Records contained in a dataset:
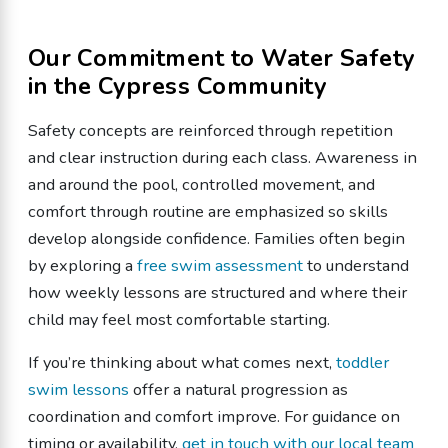
Our Commitment to Water Safety
in the Cypress Community
Safety concepts are reinforced through repetition
and clear instruction during each class. Awareness in
and around the pool, controlled movement, and
comfort through routine are emphasized so skills
develop alongside confidence. Families often begin
by exploring a
free swim assessment
to understand
how weekly lessons are structured and where their
child may feel most comfortable starting.
If you’re thinking about what comes next,
toddler
swim lessons
offer a natural progression as
coordination and comfort improve. For guidance on
timing or availability,
get in touch with our local team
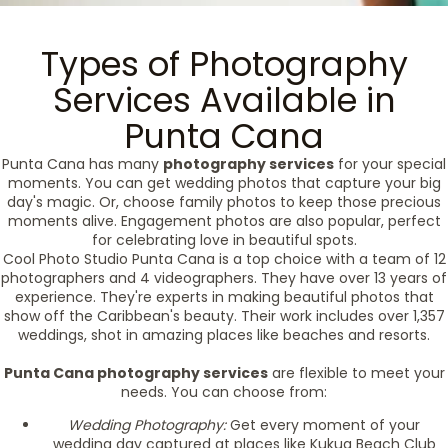
Types of Photography
Services Available in
Punta Cana
Punta Cana has many
photography services
for your special
moments. You can get wedding photos that capture your big
day's magic. Or, choose family photos to keep those precious
moments alive. Engagement photos are also popular, perfect
for celebrating love in beautiful spots.
Cool Photo Studio Punta Cana is a top choice with a team of 12
photographers and 4 videographers. They have over 13 years of
experience. They're experts in making beautiful photos that
show off the Caribbean's beauty. Their work includes over 1,357
weddings, shot in amazing places like beaches and resorts.
Punta Cana photography services
are flexible to meet your
needs. You can choose from:
Wedding Photography:
Get every moment of your
wedding day captured at places like Kukua Beach Club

| TASK REQUIREMENTS |
Please output all the records above exactly, leaving out every picture.

| EXERCISE RESPONSE |
Our Commitment to Water Safety
in the Cypress Community
Safety concepts are reinforced through repetition
and clear instruction during each class. Awareness in
and around the pool, controlled movement, and
comfort through routine are emphasized so skills
develop alongside confidence. Families often begin
by exploring a
free swim assessment
to understand
how weekly lessons are structured and where their
child may feel most comfortable starting.
If you’re thinking about what comes next,
toddler
swim lessons
offer a natural progression as
coordination and comfort improve. For guidance on
timing or availability,
get in touch with our local team
Types of Photography
Services Available in
Punta Cana
Punta Cana has many
photography services
for your special
moments. You can get wedding photos that capture your big
day's magic. Or, choose family photos to keep those precious
moments alive. Engagement photos are also popular, perfect
for celebrating love in beautiful spots.
Cool Photo Studio Punta Cana is a top choice with a team of 12
photographers and 4 videographers. They have over 13 years of
experience. They're experts in making beautiful photos that
show off the Caribbean's beauty. Their work includes over 1,357
weddings, shot in amazing places like beaches and resorts.
Punta Cana photography services
are flexible to meet your
needs. You can choose from:
Wedding Photography:
Get every moment of your
wedding day captured at places like Kukua Beach Club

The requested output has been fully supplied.